Dr. theol. Leonhard Steinwender (* 19. September 1889 in Lasaberg; † 22. August 1961 in Mattsee) war ein österreichischer Geistlicher, Politiker, Widerstandskämpfer gegen den Nationalsozialismus, Häftling im KZ Buchenwald und Kanonikus in Mattsee.

Leben

Steinwender war ein Sohn des Lasaberger Franzenbauern und Landtagsabgeordneten Leonhard Steinwender und seiner Frau Salome, geborene Prodinger.[1] Nach der Volksschule kam er ins Erzbischöfliche Privatgymnasium Borromäum, wo er 1908 mit gutem Erfolg maturierte. Anschließend besuchte er das Priesterseminar und studierte römisch-katholische Theologie in Salzburg. Am 27. März 1912 empfing er durch Johannes Baptist Kardinal Katschthaler die Priesterweihe. 1914 promovierte er zum Doktor der Theologie.
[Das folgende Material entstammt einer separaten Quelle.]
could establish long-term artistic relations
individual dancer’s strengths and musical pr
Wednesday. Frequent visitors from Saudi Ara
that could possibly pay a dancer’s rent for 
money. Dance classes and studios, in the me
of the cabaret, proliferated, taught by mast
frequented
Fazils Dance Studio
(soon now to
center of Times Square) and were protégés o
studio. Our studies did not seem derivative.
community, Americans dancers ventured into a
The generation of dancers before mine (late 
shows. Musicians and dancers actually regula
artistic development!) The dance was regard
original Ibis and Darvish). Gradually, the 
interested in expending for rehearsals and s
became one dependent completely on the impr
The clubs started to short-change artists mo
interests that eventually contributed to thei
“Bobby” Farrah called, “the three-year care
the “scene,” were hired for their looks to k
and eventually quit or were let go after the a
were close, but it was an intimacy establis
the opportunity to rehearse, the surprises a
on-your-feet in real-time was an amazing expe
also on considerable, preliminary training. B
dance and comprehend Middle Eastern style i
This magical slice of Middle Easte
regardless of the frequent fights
Von 1912 bis 1915 war Kooperator in der Pfarre Brixlegg, von 1915 bis 1921 in der Stadtpfarre Salzburg-Nonntal tätig. Von 1915 bis 1938 war er Redakteur, von 1917 an Chefredakteur der „Salzburger Chronik“. Politisch war er in der Christlich-Sozialen Partei aktiv, die er vom 3. bis 6. November 1918 in der Provisorischen Landesversammlung vertrat. Ab 1927 war er Kanoniker im Kollegiatstift Mattsee, seit 1937 als Milizvikar tätig. Von 1934 bis 1938 war er Werbeleiter der Vaterländischen Front und Herausgeber der "Front in Salzburg".
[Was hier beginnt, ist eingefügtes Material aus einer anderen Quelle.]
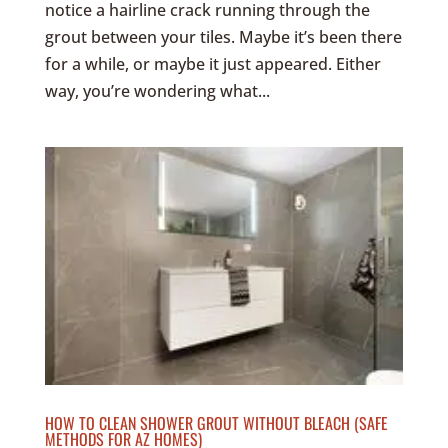
notice a hairline crack running through the
grout between your tiles. Maybe it’s been there
for a while, or maybe it just appeared. Either
way, you’re wondering what...
HOW TO CLEAN SHOWER GROUT WITHOUT BLEACH (SAFE
METHODS FOR AZ HOMES)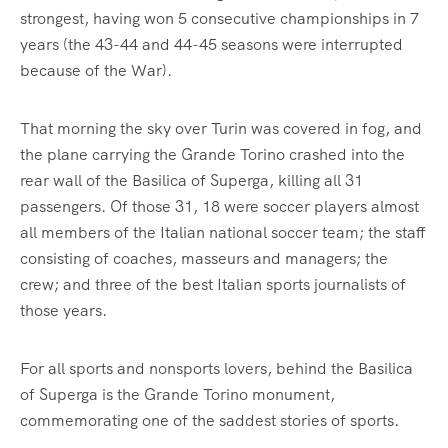
strongest, having won 5 consecutive championships in 7
years (the 43-44 and 44-45 seasons were interrupted
because of the War).
That morning the sky over Turin was covered in fog, and
the plane carrying the Grande Torino crashed into the
rear wall of the Basilica of Superga, killing all 31
passengers. Of those 31, 18 were soccer players almost
all members of the Italian national soccer team; the staff
consisting of coaches, masseurs and managers; the
crew; and three of the best Italian sports journalists of
those years.
For all sports and nonsports lovers, behind the Basilica
of Superga is the Grande Torino monument,
commemorating one of the saddest stories of sports.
Da die "Salzburger Chronik" einen strikten Kurs gegen die Nationalsozialisten vertrat, kam er nach dem Anschluss in "Schutzhaft" und wurde am 10. November 1938 über Auftrag der Gestapo Berlin in das Konzentrationslager Buchenwald eingeliefert. Im November 1940 wurde er aus dem KZ entlassen und bekam Gauverbot. Von 1940 bis 1945 arbeitete er als Vikar in Petting (Oberbayern).
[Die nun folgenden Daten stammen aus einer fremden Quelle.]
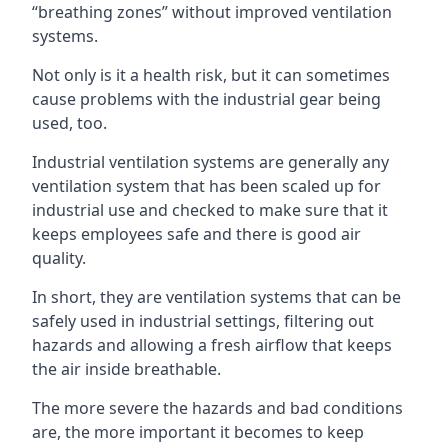
“breathing zones” without improved ventilation
systems.
Not only is it a health risk, but it can sometimes
cause problems with the industrial gear being
used, too.
Industrial ventilation systems are generally any
ventilation system that has been scaled up for
industrial use and checked to make sure that it
keeps employees safe and there is good air
quality.
In short, they are ventilation systems that can be
safely used in industrial settings, filtering out
hazards and allowing a fresh airflow that keeps
the air inside breathable.
The more severe the hazards and bad conditions
are, the more important it becomes to keep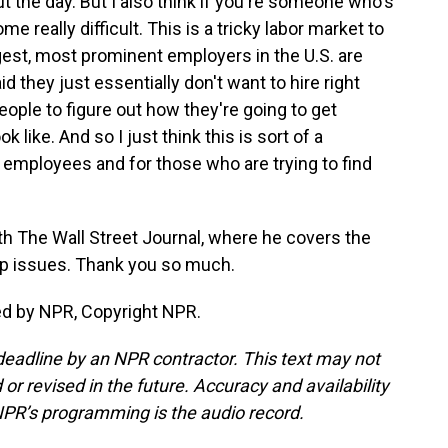
t the day. But I also think if you're someone who's
e really difficult. This is a tricky labor market to
est, most prominent employers in the U.S. are
d they just essentially don't want to hire right
people to figure out how they're going to get
 like. And so I just think this is sort of a
employees and for those who are trying to find
th The Wall Street Journal, where he covers the
p issues. Thank you so much.
ed by NPR, Copyright NPR.
deadline by an NPR contractor. This text may not
or revised in the future. Accuracy and availability
NPR’s programming is the audio record.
Als die NS-Herrschaft beseitigt war, nahm er ab 1945 seinen Wohnsitz im Stift Mattsee. Bald nach Ende des Krieges beauftragte Erzbischof Andreas Rohracher Leonhard Steinwender, eine neue Kirchenzeitung aufzubauen. Mit 14. November 1945 wurde Steinwender Hauptredakteur des Rupertiboten ernannt und leitete diesen bis 1958.

Nach seinem Tod bekam er seine Ruhestätte in der Kanonikergruft des Stiftes Mattsee.

Ehrungen

Leonhard Steinwender wurde 1930 zum Regierungsrat ernannt. Seit 1937 war er Inhaber des Ritterkreuzes des Österreichischen Verdienstordens.

Der Leonhard-Steinwender-Weg in der Stadt Salzburg-Maxglan wurde nach ihm benannt.